In the end I went for using most of the dict module API unchanged, with
some new synonyms, and a number of additional useful functions. I also
made the dict module define a new 'dict' behaviour (even though it's
just an interface rather than a complete behaviour).
One particular detail is that gb_trees (with its user-unfriendly name
and rather different calling conventions) can now quite simply be used
through the dict module as an ordered variant of dict, and you can
pretend you never heard of the gb_trees module unless you want to use
one of its specially implementation-dependent functions. An ordered dict
can be created through dict:new([ordered_set]). This also resolved some
major problems with clashing function definitions.
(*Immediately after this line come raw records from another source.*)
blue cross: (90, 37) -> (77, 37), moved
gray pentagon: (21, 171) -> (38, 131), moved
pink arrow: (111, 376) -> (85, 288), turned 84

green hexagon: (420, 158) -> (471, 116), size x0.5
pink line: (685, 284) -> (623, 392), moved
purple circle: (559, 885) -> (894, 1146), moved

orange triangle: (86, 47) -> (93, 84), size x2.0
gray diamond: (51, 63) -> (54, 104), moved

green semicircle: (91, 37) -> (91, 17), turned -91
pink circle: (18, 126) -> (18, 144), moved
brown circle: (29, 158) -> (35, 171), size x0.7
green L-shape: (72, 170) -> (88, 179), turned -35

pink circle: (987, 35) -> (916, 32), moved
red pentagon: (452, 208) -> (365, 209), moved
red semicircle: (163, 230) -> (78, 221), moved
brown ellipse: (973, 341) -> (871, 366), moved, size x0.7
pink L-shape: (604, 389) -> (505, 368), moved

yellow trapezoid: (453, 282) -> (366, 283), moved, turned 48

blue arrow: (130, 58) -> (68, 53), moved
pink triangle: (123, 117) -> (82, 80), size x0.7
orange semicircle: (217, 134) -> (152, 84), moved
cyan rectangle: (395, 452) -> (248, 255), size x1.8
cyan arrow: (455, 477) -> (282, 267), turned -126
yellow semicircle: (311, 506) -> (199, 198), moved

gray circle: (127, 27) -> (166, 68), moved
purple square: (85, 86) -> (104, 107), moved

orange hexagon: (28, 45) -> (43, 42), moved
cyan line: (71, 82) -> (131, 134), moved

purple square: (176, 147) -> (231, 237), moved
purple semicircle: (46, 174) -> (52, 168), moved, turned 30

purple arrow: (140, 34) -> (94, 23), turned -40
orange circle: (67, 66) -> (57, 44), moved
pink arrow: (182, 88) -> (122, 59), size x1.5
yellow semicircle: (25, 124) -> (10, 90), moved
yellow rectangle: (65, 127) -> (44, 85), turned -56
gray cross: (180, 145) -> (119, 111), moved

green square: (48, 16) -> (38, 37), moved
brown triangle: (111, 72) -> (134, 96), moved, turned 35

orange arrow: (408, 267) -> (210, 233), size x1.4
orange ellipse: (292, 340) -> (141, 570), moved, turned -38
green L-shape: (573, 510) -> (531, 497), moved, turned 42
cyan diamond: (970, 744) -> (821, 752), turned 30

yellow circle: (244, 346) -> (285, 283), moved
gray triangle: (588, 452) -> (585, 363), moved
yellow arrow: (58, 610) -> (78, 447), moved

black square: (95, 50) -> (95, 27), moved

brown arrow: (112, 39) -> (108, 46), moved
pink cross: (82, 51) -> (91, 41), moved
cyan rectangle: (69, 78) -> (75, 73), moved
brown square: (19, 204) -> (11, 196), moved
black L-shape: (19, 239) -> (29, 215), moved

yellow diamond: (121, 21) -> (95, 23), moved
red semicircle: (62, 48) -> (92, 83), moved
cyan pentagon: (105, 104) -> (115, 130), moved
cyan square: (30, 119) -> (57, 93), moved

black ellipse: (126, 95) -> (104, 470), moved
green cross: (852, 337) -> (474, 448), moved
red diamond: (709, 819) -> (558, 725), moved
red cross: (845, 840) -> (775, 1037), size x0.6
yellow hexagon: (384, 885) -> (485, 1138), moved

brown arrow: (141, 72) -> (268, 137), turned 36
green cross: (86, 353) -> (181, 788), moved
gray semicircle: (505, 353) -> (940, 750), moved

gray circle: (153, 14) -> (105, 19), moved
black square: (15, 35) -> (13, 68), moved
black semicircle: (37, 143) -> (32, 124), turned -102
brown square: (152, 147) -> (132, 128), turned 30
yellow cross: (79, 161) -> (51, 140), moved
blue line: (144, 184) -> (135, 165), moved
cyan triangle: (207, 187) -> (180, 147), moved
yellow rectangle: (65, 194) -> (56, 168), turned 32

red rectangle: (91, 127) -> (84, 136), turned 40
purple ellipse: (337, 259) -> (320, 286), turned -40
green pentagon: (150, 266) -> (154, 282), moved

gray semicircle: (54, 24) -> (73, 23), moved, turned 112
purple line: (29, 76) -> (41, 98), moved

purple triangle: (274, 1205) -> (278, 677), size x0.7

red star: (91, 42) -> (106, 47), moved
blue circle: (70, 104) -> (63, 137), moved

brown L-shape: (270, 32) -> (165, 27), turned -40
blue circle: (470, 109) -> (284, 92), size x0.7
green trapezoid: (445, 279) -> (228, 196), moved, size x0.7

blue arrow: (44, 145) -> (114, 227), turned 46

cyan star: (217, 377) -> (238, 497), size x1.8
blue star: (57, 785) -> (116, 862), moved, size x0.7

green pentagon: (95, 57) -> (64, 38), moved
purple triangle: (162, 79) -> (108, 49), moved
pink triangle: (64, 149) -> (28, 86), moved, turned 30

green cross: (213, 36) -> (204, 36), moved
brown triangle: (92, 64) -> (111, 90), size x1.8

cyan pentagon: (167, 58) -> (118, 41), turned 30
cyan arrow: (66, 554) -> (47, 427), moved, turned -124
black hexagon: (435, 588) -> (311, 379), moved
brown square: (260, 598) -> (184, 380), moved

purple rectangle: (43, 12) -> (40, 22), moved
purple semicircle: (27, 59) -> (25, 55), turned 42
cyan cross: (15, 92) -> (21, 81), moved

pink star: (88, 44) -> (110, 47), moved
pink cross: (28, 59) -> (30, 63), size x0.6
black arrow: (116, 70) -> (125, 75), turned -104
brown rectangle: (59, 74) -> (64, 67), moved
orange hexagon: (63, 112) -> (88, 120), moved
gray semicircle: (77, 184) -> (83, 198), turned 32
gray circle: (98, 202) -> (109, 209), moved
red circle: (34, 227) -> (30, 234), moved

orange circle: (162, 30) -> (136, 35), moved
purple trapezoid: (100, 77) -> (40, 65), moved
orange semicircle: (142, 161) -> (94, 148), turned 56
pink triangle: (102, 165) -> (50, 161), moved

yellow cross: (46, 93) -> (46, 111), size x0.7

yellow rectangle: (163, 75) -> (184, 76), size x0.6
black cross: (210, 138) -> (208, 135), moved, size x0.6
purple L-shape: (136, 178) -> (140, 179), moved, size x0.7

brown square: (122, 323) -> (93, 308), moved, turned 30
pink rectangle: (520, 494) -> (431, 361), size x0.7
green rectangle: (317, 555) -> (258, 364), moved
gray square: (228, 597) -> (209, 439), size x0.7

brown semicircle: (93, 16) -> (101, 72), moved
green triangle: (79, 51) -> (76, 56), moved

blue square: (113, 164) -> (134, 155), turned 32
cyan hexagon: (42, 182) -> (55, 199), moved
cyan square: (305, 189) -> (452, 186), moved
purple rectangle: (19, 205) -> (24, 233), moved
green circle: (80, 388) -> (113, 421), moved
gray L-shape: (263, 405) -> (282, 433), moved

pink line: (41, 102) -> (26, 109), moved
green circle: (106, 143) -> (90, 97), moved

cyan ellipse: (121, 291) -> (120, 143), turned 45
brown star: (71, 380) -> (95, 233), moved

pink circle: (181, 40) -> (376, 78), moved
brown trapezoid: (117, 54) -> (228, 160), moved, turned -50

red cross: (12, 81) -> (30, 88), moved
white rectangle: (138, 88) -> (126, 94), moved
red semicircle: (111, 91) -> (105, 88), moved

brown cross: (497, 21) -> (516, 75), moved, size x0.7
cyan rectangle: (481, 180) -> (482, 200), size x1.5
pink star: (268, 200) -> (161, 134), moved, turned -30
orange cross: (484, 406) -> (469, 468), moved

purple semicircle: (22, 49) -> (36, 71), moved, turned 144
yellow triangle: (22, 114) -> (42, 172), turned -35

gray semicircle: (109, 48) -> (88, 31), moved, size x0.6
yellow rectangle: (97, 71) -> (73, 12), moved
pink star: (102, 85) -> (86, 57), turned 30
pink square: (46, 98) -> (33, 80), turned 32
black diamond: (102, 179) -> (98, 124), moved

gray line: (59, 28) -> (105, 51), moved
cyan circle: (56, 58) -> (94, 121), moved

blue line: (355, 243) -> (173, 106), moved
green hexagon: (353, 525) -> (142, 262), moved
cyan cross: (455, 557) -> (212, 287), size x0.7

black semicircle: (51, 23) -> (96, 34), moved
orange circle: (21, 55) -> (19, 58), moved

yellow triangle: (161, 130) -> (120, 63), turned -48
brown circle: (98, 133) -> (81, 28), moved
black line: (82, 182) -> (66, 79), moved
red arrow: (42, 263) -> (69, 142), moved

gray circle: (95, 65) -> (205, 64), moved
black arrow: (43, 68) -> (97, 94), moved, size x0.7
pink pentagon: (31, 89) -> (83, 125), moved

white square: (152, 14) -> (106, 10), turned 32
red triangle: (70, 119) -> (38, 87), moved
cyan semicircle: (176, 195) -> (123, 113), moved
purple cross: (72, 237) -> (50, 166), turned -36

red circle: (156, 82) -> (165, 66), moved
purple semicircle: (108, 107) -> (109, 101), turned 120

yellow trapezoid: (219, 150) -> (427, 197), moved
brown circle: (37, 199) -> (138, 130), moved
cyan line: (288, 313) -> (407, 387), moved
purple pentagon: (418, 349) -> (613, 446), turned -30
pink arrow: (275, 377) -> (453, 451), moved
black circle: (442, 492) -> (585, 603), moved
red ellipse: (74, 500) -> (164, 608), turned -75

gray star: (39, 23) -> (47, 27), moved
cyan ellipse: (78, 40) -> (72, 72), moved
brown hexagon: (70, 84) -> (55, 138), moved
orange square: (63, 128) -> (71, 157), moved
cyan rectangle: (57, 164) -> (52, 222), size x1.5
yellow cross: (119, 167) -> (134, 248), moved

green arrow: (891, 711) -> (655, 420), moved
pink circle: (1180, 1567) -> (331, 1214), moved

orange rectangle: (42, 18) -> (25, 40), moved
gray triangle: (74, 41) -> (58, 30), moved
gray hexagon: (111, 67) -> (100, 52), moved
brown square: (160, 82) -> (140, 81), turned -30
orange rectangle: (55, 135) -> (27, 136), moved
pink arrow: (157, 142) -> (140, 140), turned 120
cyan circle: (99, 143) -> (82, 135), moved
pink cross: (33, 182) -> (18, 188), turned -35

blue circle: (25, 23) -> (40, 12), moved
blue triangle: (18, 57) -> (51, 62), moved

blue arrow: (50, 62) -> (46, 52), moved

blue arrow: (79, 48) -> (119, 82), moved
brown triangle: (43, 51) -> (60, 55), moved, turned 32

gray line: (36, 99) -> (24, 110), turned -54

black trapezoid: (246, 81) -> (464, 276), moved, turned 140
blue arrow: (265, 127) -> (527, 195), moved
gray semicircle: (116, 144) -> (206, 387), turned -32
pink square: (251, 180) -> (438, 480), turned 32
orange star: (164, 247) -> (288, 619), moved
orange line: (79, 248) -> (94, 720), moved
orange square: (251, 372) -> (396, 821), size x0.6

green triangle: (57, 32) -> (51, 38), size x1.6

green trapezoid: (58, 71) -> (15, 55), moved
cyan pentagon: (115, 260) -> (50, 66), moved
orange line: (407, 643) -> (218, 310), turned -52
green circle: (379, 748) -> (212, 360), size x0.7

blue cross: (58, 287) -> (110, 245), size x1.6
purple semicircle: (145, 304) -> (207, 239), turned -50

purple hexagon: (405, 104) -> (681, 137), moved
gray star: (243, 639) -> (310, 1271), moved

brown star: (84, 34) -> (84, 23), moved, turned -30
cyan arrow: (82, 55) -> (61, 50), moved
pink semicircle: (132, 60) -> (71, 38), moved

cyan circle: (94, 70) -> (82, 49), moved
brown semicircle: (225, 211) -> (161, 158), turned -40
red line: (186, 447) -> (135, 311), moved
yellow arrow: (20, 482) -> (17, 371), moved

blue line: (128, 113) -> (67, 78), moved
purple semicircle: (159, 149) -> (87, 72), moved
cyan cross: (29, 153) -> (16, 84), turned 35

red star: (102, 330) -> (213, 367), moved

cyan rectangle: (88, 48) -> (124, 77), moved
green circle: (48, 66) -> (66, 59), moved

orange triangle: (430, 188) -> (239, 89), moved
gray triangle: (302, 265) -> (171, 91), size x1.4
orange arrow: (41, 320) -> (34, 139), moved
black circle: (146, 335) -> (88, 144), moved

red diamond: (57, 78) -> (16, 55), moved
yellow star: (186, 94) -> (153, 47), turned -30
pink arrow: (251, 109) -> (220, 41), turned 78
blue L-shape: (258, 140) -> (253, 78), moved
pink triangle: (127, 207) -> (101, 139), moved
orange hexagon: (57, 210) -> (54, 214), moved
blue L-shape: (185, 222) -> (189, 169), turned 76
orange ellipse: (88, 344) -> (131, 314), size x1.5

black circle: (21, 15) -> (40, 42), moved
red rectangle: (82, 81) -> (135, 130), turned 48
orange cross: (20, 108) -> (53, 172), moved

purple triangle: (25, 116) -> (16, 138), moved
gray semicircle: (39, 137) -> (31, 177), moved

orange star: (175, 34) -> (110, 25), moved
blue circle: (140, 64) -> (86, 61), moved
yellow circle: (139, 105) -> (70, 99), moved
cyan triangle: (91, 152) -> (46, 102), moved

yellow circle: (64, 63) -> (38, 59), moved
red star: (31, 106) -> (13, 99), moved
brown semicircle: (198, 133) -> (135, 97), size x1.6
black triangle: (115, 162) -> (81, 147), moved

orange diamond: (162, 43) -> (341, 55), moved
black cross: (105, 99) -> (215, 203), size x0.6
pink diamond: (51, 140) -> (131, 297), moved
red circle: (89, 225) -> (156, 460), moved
The code (based on the OTP maint branch) can be found here:
https://github.com/richcarl/otp/tree/dict-api
The quickest way of having a look at the suggested API is to follow this
link and scroll down to see the behaviour callback:
https://github.com/richcarl/otp/blob/dict-api/lib/stdlib/src/dict.erl
Reactions, suggestions, and test pilots are most welcome. I'm not ready
to write an EEP until I feel the API is good enough. Things still on the
TODO-list are: updating the docs for ets and dets, figuring out a good
set of iterator functions, and maybe include QLC table/1/2 functions and
match/select functions in the API. And then the same kind of unified API
should be made for sets and probably also for sequences.
A Good Yule to y'all,
/Richard
_______________________________________________
erlang-questions mailing list
erlang-q...@erlang.org
http://erlang.org/mailman/listinfo/erlang-questions
You can see the dictionary signature here
https://github.com/erlware/erlware_commons/blob/master/src/ec_dictionary.erl
which contains what we came up with along those lines.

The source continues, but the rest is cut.